Ainsi, le Sandman de Neil Gaiman fait référence à d’innombrables auteurs comme Cervantès, Dante ou encore Herman Melville, mais la clé de sa saga réside dans l’œuvre de William Shakespeare. Plus qu’une référence, la version fictive du personnage proposée par Gaiman est au centre de l’histoire et des thèmes qu’il aborde. Il ne s’agit plus de faire découvrir des œuvres classiques à des enfants, mais de s’adresser à des adultes déjà familiers de ce corpus.

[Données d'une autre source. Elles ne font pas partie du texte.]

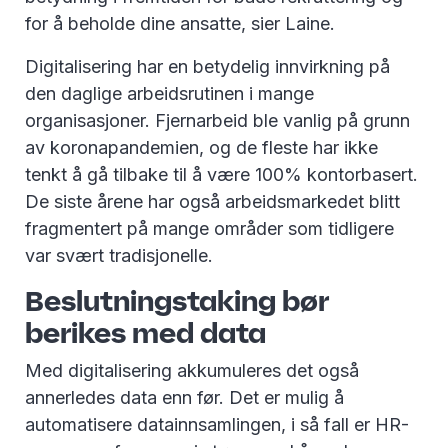
for å beholde dine ansatte, sier Laine.
Digitalisering har en betydelig innvirkning på
den daglige arbeidsrutinen i mange
organisasjoner. Fjernarbeid ble vanlig på grunn
av koronapandemien, og de fleste har ikke
tenkt å gå tilbake til å være 100% kontorbasert.
De siste årene har også arbeidsmarkedet blitt
fragmentert på mange områder som tidligere
var svært tradisjonelle.
Beslutningstaking bør
berikes med data
Med digitalisering akkumuleres det også
annerledes data enn før. Det er mulig å
automatisere datainnsamlingen, i så fall er HR-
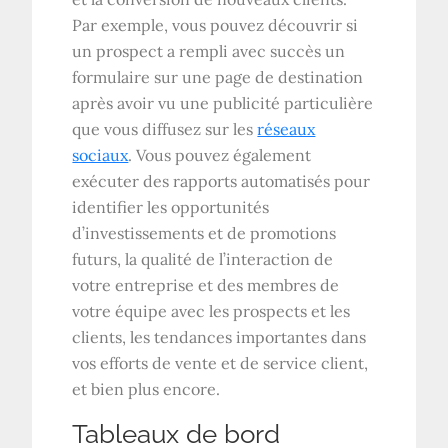
Par exemple, vous pouvez découvrir si
un prospect a rempli avec succès un
formulaire sur une page de destination
après avoir vu une publicité particulière
que vous diffusez sur les
réseaux
sociaux
. Vous pouvez également
exécuter des rapports automatisés pour
identifier les opportunités
d’investissements et de promotions
futurs, la qualité de l’interaction de
votre entreprise et des membres de
votre équipe avec les prospects et les
clients, les tendances importantes dans
vos efforts de vente et de service client,
et bien plus encore.
Tableaux de bord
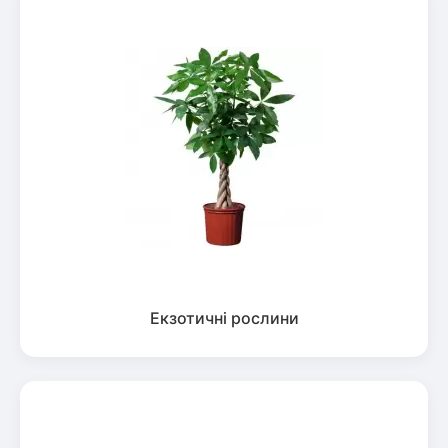
Екзотичні рослини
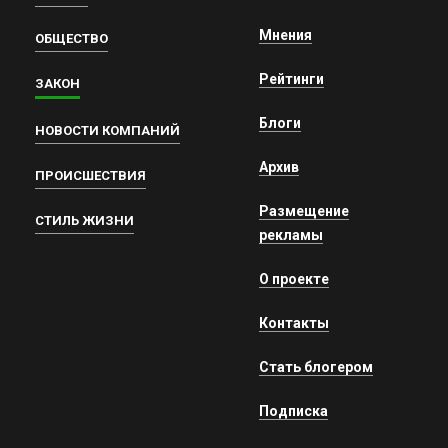
Мнения
ОБЩЕСТВО
Рейтинги
ЗАКОН
Блоги
НОВОСТИ КОМПАНИЙ
Архив
ПРОИСШЕСТВИЯ
Размещение
СТИЛЬ ЖИЗНИ
рекламы
О проекте
Контакты
Стать блогером
Подписка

Le créateur de Sandman traite ces livres avec révérence, mais ce n’est pas le cas de tous ses compatriotes. Avec Planetary, Warren Ellis s’amuse à partir du principe que Sherlock Holmes, le docteur Frankenstein et tous les autres ont véritablement vécu parmi nous.
Les « archéologues de l’étrange » qui peuplent la série sont chargés d’exhumer les vestiges de cette histoire cachée. Lorsque Dracula fait son apparition dans le chapitre 13, ce n’est que pour mieux le ridiculiser avant de le réduire à un pathétique prédateur sexuel. Ce traitement désinvolte qui confine au pastiche est surpassé par Alan Moore et sa Ligue des Gentlemen extraordinaires.

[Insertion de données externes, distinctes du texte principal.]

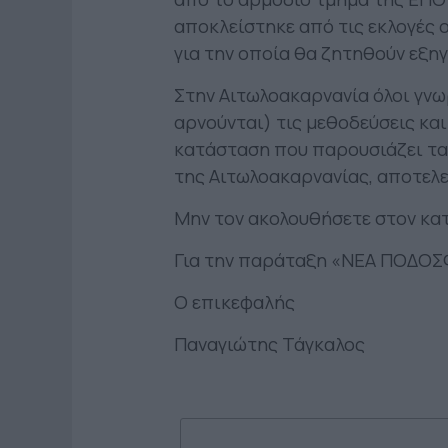
αποκλείστηκε από τις εκλογές
για την οποία θα ζητηθούν εξηγ
Στην Αιτωλοακαρνανία όλοι γνω
αρνούνται) τις μεθοδεύσεις κα
κατάσταση που παρουσιάζει τα
της Αιτωλοακαρνανίας, αποτελε
Μην τον ακολουθήσετε στον κα
Για την παράταξη «ΝΕΑ ΠΟΔΟΣ
Ο επικεφαλής
Παναγιώτης Τάγκαλος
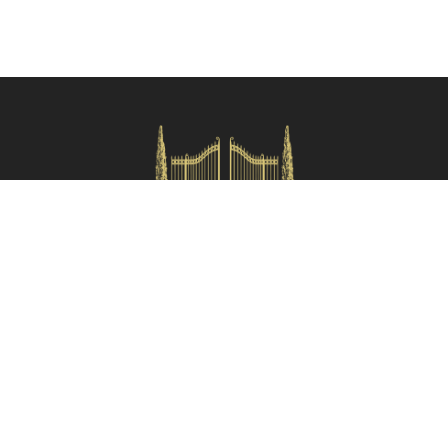
Verifica disponibilità
HOMES IN ITALY SRL
Via dei velluti, 26r, Firenze
Partita IVA: 06981870485
Codice Sdi: SUBM70N
Menù rapido
Termini e condizioni
Privacy policy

Comme Ellis, ce dernier fait le choix de ne pas hiérarchiser les œuvres, populaires ou classiques, auxquels il rend hommage, et n’hésite pas à les esquinter quand il juge le commentaire social pertinent. Son Allan Quatermain est donc présenté comme un impérialiste drogué jusqu’à la moelle et James Bond devient un antagoniste misogyne aux tendances psychopathiques.

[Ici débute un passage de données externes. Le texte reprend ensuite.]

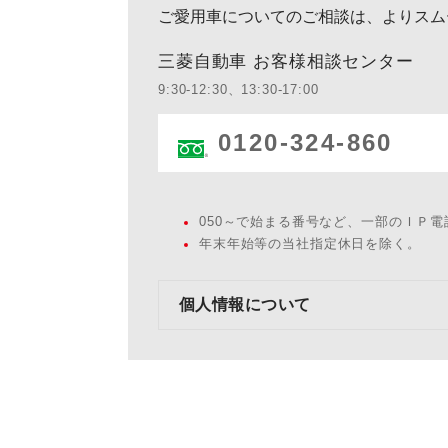
ご愛用車についてのご相談は、よりスム
三菱自動車 お客様相談センター
9:30-12:30、13:30-17:00
0120-324-860
050～で始まる番号など、一部のＩＰ
年末年始等の当社指定休日を除く。
個人情報について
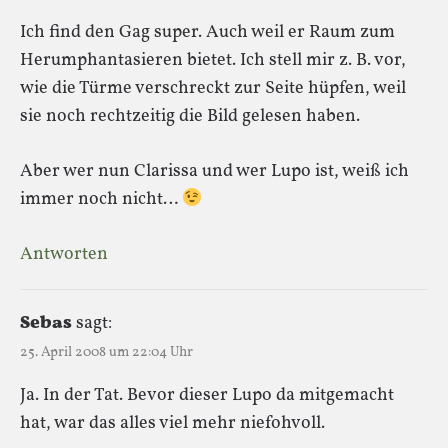
Ich find den Gag super. Auch weil er Raum zum
Herumphantasieren bietet. Ich stell mir z. B. vor,
wie die Türme verschreckt zur Seite hüpfen, weil
sie noch rechtzeitig die Bild gelesen haben.
Aber wer nun Clarissa und wer Lupo ist, weiß ich
immer noch nicht…
Antworten
Sebas
sagt:
25. April 2008 um 22:04 Uhr
Ja. In der Tat. Bevor dieser Lupo da mitgemacht
hat, war das alles viel mehr niefohvoll.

L’utilisation de ces références littéraires classiques a participé à attribuer aux comics américains des lettres de noblesse bien méritées. Stephen King, Margaret Atwood, Doris Lessing et bon nombre d’autres auteurs respectés ont depuis prêté leur plume au monde de la bande dessinée et d’autres, à l’instar d’Umberto Eco, ont bataillé en sa faveur.
Cependant, les vieux clichés ont la peau dure et, à une époque où le Tennessee a voté unanimement pour bannir Maus du cursus scolaire, nous pouvons regretter qu’une certaine mésestime subsiste à l’égard des comic books. Et lorsque l’on considère les origines populaires de ces publications, nous pourrions nous interroger : et si ce dédain culturel prenait ses racines dans une sorte de mépris de classe dissimulé ?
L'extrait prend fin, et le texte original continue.